▶ _TASK_: Out of all the lines below, count those with the word "blank". Give the number only.
═══
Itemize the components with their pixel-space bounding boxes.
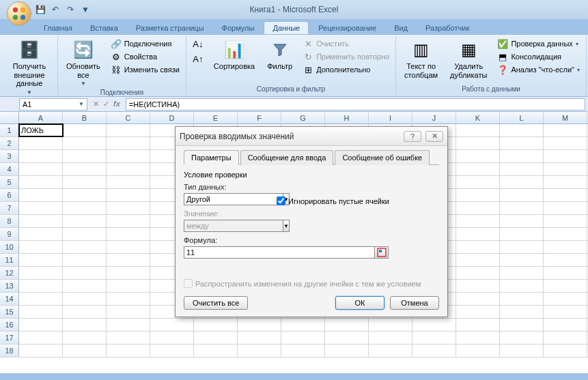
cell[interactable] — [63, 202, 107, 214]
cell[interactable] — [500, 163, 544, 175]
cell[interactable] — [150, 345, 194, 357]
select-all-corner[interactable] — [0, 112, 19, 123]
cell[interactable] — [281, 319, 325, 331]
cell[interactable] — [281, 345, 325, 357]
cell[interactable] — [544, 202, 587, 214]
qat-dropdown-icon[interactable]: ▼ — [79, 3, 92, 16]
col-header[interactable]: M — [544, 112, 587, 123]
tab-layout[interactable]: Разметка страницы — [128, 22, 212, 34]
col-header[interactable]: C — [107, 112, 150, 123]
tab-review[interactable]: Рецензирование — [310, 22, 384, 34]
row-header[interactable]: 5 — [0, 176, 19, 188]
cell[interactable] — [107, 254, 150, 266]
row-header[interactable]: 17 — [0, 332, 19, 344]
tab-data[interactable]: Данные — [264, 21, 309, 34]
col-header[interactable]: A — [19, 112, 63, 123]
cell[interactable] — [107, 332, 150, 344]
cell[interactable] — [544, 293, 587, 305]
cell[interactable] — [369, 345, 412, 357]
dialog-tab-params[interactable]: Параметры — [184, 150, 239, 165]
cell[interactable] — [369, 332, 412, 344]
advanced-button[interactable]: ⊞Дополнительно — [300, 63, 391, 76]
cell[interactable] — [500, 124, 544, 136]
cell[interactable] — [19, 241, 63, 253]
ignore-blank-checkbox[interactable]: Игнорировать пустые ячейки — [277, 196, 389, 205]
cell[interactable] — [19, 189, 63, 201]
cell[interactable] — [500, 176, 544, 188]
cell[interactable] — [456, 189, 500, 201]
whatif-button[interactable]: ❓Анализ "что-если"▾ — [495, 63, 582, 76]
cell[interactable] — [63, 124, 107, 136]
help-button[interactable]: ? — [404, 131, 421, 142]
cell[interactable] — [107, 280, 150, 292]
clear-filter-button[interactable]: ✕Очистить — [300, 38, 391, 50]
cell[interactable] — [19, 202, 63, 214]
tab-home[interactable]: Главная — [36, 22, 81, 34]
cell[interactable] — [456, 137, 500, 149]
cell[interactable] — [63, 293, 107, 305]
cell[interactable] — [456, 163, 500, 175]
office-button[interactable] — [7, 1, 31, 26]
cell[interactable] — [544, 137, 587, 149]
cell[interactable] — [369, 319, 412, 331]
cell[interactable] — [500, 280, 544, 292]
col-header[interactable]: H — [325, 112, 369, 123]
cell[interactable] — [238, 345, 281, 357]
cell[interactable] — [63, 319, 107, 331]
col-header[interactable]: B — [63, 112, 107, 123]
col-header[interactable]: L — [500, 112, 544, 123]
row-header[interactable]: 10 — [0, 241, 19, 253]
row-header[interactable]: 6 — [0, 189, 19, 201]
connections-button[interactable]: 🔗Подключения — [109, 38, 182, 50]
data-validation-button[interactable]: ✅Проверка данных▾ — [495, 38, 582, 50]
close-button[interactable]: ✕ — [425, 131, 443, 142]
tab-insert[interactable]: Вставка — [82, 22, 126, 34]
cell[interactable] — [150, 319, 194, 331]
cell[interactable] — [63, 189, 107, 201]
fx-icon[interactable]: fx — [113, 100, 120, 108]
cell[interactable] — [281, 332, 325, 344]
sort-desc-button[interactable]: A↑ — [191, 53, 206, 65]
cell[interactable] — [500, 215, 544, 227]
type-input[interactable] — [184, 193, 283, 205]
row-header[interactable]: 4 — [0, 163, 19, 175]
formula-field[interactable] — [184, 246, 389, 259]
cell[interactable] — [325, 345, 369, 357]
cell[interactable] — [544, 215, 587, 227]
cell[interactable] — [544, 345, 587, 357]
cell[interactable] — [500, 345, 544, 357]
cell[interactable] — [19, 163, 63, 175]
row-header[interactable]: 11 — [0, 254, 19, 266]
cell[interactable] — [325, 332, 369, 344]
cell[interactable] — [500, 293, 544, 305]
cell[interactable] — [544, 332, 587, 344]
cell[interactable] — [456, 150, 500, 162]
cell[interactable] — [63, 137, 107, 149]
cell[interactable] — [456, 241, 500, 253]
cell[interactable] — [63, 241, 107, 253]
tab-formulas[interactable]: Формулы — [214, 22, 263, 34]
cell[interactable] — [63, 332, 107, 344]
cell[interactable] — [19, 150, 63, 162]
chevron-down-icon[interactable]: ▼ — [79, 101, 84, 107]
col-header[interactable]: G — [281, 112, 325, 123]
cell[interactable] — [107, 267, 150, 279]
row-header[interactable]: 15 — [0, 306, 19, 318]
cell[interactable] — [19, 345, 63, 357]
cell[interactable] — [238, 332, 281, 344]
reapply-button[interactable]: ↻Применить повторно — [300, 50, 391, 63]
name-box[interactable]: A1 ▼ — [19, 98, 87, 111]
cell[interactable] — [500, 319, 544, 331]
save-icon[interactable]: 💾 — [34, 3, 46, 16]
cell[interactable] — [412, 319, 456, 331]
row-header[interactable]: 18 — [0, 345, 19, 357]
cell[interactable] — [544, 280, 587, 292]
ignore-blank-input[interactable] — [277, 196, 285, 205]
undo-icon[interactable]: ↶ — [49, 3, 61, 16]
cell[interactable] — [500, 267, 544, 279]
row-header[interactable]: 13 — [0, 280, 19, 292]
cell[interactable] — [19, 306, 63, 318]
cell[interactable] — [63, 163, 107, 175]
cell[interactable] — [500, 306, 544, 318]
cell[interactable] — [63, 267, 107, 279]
═══
▶ _RESPONSE BELOW_: 2